Hamilton, despite a mind trained to
the subordination of private interests to public duty,
knew that it was the crisis of his own destiny toward
which he was hastening. He had bound up his personal
ambitions with the principles of the Federalist party—so
called since the publication in book form of the Publius
essays; for not only was he largely responsible for
those principles, but his mind was too well regulated
to consider the alternative of a compromise with a
possibly victorious party which he detested.
Perhaps his ambition was too vaulting to adapt itself
to a restricted field when his imagination had played
for years with the big ninepins of history; at all
events, it was inseparably bound up with nationalism
in the boldest sense achievable, and with methods
which days and nights of severe thought had convinced
him were for the greatest good of the American people.

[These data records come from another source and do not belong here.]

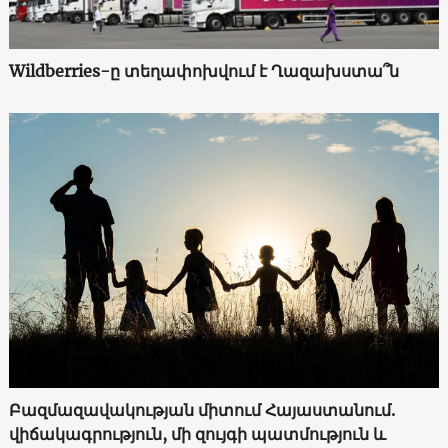
Wildberries-ը տեղափոխվում է Ղազախստա՞ն
Բազմազավակության միտում Հայաստանում.
վիճակագրություն, մի զույգի պատմություն և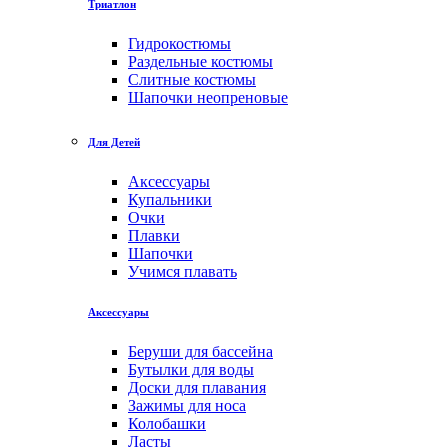
Триатлон
Гидрокостюмы
Раздельные костюмы
Слитные костюмы
Шапочки неопреновые
Для Детей
Аксессуары
Купальники
Очки
Плавки
Шапочки
Учимся плавать
Аксессуары
Беруши для бассейна
Бутылки для воды
Доски для плавания
Зажимы для носа
Колобашки
Ласты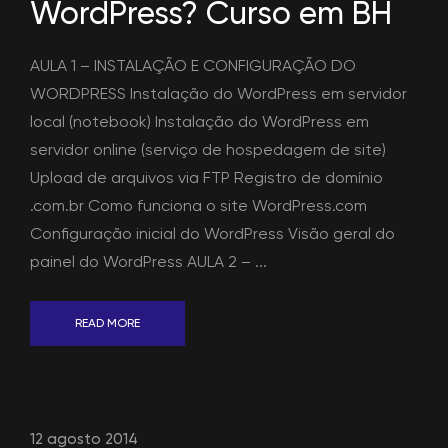
WordPress? Curso em BH
AULA 1 – INSTALAÇÃO E CONFIGURAÇÃO DO
WORDPRESS Instalação do WordPress em servidor
local (notebook) Instalação do WordPress em
servidor online (serviço de hospedagem de site)
Upload de arquivos via FTP Registro de domínio
.com.br Como funciona o site WordPress.com
Configuração inicial do WordPress Visão geral do
painel do WordPress AULA 2 – ...
READ MORE
12 agosto 2014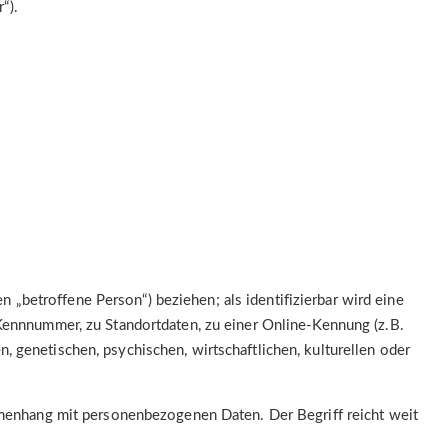
“).
n „betroffene Person“) beziehen; als identifizierbar wird eine
Kennnummer, zu Standortdaten, zu einer Online-Kennung (z.B.
 genetischen, psychischen, wirtschaftlichen, kulturellen oder
mmenhang mit personenbezogenen Daten. Der Begriff reicht weit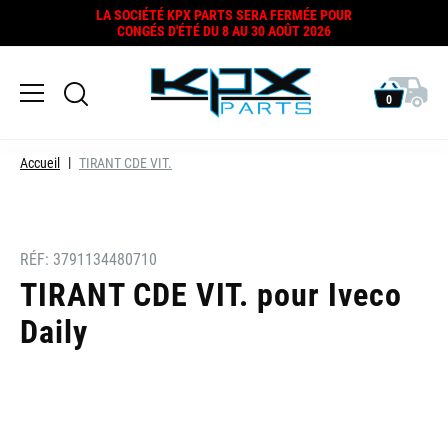
LA SOCIÉTÉ KPX PARTS SERA FERMÉE POUR
CONGÉS D'ÉTÉ DU 8 AU 30 AOÛT 2026
0
Accueil
TIRANT CDE VIT.
RÉF:
3791134480710
TIRANT CDE VIT. pour Iveco
Daily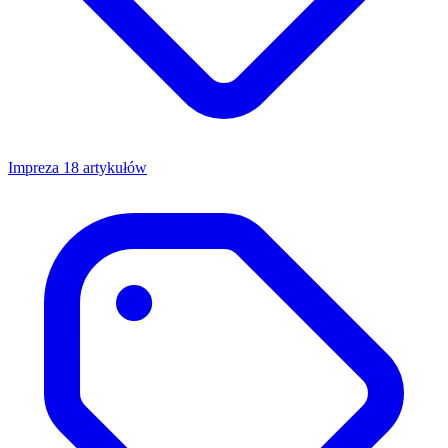
Impreza
18 artykułów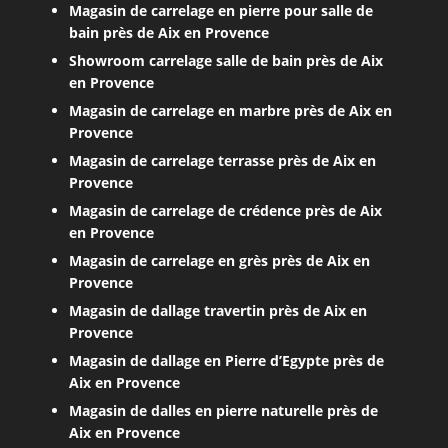
Magasin de carrelage en pierre pour salle de
bain près de Aix en Provence
Showroom carrelage salle de bain près de Aix
en Provence
Magasin de carrelage en marbre près de Aix en
Provence
Magasin de carrelage terrasse près de Aix en
Provence
Magasin de carrelage de crédence près de Aix
en Provence
Magasin de carrelage en grès près de Aix en
Provence
Magasin de dallage travertin près de Aix en
Provence
Magasin de dallage en Pierre d’Egypte près de
Aix en Provence
Magasin de dalles en pierre naturelle près de
Aix en Provence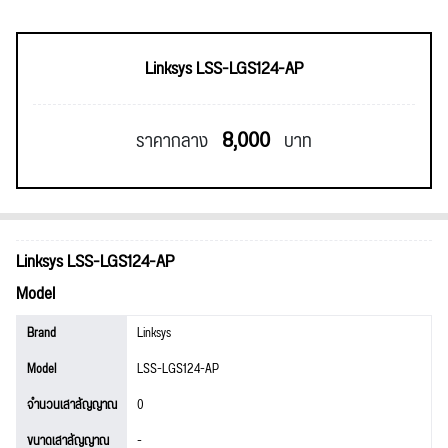
Linksys LSS-LGS124-AP
8,000
ราคากลาง
บาท
Linksys LSS-LGS124-AP
Model
Brand
Linksys
Model
LSS-LGS124-AP
จำนวนเสาสัญญาณ
0
ขนาดเสาสัญญาณ
-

Union meant Washington in the supreme command, himself
with the reins of government in both hands. The
financial, the foreign, the domestic policy of a harmonious
federation were as familiar to his mind as they are
to us to-day. Only he could achieve them, and
only New York could give him those reins of power.
It is true that he had but to move
his furniture over to Philadelphia to be welcomed
to citizenship with acclamation by that ambitious town;
but not only was his pride bound up in the conquest
of New York from Clintonism to Federalism, but New
York left out of the Union, dividing as she did New
England from the South and North, of the highest commercial
importance by virtue of her central position and her
harbour, meant civil war at no remote period, disunion,
and the undoing of the most careful and strenuous
labours of the nation’s statesmen. That
New York should be forced into the Union at once Hamilton
was determined upon, if he had to resort to a coup
which might or might not meet with the approval of
the rest of the country. Nevertheless, he looked
forward to the next few weeks with the deepest anxiety.
An accident, an illness, and the cause was lost, for
he made no mistake in estimating himself as the sole
force which could bear Clinton and his magnificent
organization to the ground. Hamilton was no party
manipulator. He relied upon his individual exertions,
abetted by those of his lieutenants,—the
most high-minded and the ablest men in the country,—to
force his ideas upon the masses by their own momentum
and weight. Indeed, so individual did he make
the management of the Federalist party, that years
later, when the “Republican” leaders determined
upon its overthrow, they aimed all their artillery
at him alone: if he fell the party must collapse,
on top of him; did he retain the confidence of the
people, he would magnetize their obedience, no matter
what rifts there might be in his ranks.
He had established a horse-express
between Virginia and Poughkeepsie, and between New
Hampshire and the little capital. Eight States
having ratified, the signature of New Hampshire, the
next in order, would mean union and a trial of the
Constitution, a prospect which could not fail to influence
the thinking men of the anti-Federal party; but it
was from the ratification of Virginia that he hoped
the greatest good. This State occupied much the
same position in the South that New York did in the
North, geographically, commercially, historically,
and in the importance of her public men. And
she was as bitterly opposed to union, to what a narrow
provincialism held to be the humiliation of the States.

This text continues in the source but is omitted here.